Give back each entry unchanged, minus pictures.

Dataset extract.
====
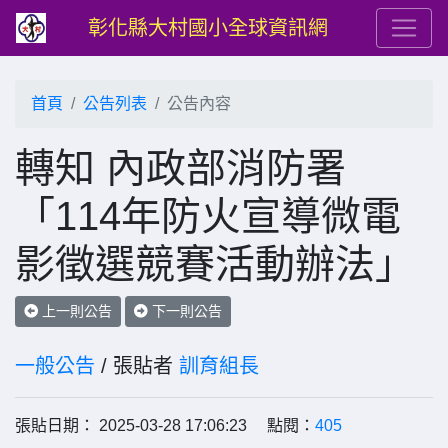
彰化縣大村國小全球資訊網
首頁
公告列表
公告內容
轉知 內政部消防署
「114年防火宣導微電
影徵選競賽活動辦法」
上一則公告
下一則公告
一般公告
/ 張貼者
訓育組長
張貼日期： 2025-03-28 17:06:23 點閱：
405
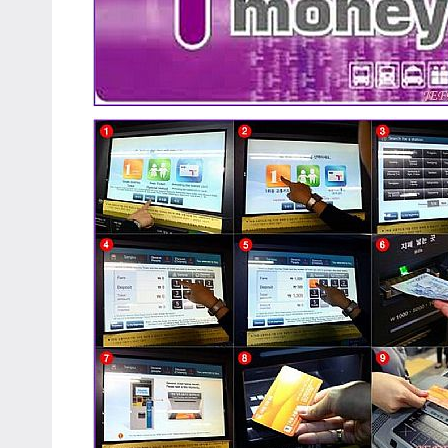
主
持、
學
校
企
業
講
座、
部
落
客
及
旅
遊
雜
誌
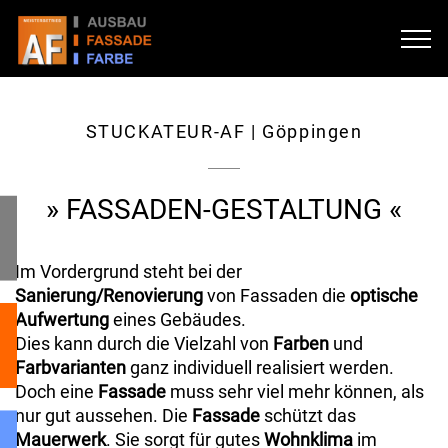
STUCKATEUR-AF | Göppingen
» FASSADEN-GESTALTUNG «
Im Vordergrund steht bei der
Sanierung/Renovierung
von Fassaden die
optische
Aufwertung
eines Gebäudes.
Dies kann durch die Vielzahl von
Farben
und
Farbvarianten
ganz individuell realisiert werden.
Doch eine
Fassade
muss sehr viel mehr können, als
nur gut aussehen. Die
Fassade
schützt das
Mauerwerk
. Sie sorgt für gutes
Wohnklima
im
====
Task result.
彰化縣大村國小全球資訊網
首頁
公告列表
公告內容
轉知 內政部消防署
「114年防火宣導微電
影徵選競賽活動辦法」
上一則公告
下一則公告
一般公告
/ 張貼者
訓育組長
張貼日期： 2025-03-28 17:06:23 點閱：
405
主
持、
學
校
企
業
講
座、
部
落
客
及
旅
遊
雜
誌
STUCKATEUR-AF | Göppingen
» FASSADEN-GESTALTUNG «
Im Vordergrund steht bei der
Sanierung/Renovierung
von Fassaden die
optische
Aufwertung
eines Gebäudes.
Dies kann durch die Vielzahl von
Farben
und
Farbvarianten
ganz individuell realisiert werden.
Doch eine
Fassade
muss sehr viel mehr können, als
nur gut aussehen. Die
Fassade
schützt das
Mauerwerk
. Sie sorgt für gutes
Wohnklima
im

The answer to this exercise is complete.